Motsinger resurrected the James Kenan program, which endured a 1-10 season before his arrival. He guided the Tigers to 24 victories and three playoff appearances during his three-year stay.
"This is the hardest decision I've ever had to make, and that's the honest truth," said Motsinger, who becomes New Hanover's sixth new coach in the past 12 seasons. "These kids ... I love them. The next group coming up would have been my first senior class."
Motsinger inherits a program that's experienced its fair share of problems.
Fitz and assistant coach Earl Smith guided the Wildcats to a 5-5 record last fall and an appearance in the N.C. High School Athletic Association Class 4-AA (large school) playoffs. New Hanover lost its opening-round game at Cary.

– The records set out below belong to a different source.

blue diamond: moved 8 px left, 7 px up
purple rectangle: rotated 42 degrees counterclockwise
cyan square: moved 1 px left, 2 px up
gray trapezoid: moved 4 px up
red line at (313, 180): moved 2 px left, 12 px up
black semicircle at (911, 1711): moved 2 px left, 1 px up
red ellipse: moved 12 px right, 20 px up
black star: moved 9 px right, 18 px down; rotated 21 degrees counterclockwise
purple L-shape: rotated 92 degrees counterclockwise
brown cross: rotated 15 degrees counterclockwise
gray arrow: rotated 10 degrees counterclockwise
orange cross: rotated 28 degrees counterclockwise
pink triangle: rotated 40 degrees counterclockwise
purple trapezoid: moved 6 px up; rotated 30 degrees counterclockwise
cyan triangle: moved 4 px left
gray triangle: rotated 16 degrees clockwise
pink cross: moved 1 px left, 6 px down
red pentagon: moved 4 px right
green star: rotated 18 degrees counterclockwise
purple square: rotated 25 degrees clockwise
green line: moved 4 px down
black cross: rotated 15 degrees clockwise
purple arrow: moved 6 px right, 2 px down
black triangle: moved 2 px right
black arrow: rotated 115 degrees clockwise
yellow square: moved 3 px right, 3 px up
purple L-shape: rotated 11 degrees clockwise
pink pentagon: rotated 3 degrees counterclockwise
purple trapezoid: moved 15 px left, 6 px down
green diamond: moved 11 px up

The school's last winning season occurred in 1994 when Motsinger was a junior in college. The Wildcats fashioned a 9-3 record that year, but dipped to 4-6 the following fall. The losing trend continued as New Hanover teams combined for a miserable 2-47 record, including a 29-game losing streak, over the next five seasons.
"When I first came to eastern North Carolina, there were two jobs I thought were my dream jobs. One was New Hanover and the second was New Bern," said Motsinger. "This is a great, great opportunity, but it's still very hard, very tough decision. It's a dream come true, but this end of it (leaving James Kenan) is sad.
"The kids have given me everything they've got."
Motsinger abandoned the run-oriented offense and installed a no-huddle scheme that caused opponents headaches every Friday night. The Tigers finished 5-7 and reached the second round of the NCHSAA 1-AA (large school) playoffs in Motsinger's first season.
James Kenan posted 10 wins -- the most since 1998 -- and finished second in the bruising Super Six Conference behind archrival Wallace-Rose Hill in 2004. The Tigers compiled a 9-4 mark last fall and again finished second in the conference.
Motsinger's all-time playoff record is 3-3.
"I've made some good friends and that will never change," said Motsinger. "The way I feel about these kids will never change because they're my young-uns. I am going to do anything in my power to help these kids out.
"They're upset and hurt, and I understand. Like I tell them all the time, you have to do what is best for you and your family."
Batts said he isn't sure what procedure the administration will follow to replace Motsinger. He speculated an "in-house" search will be conducted and that the opening will be advertised statewide.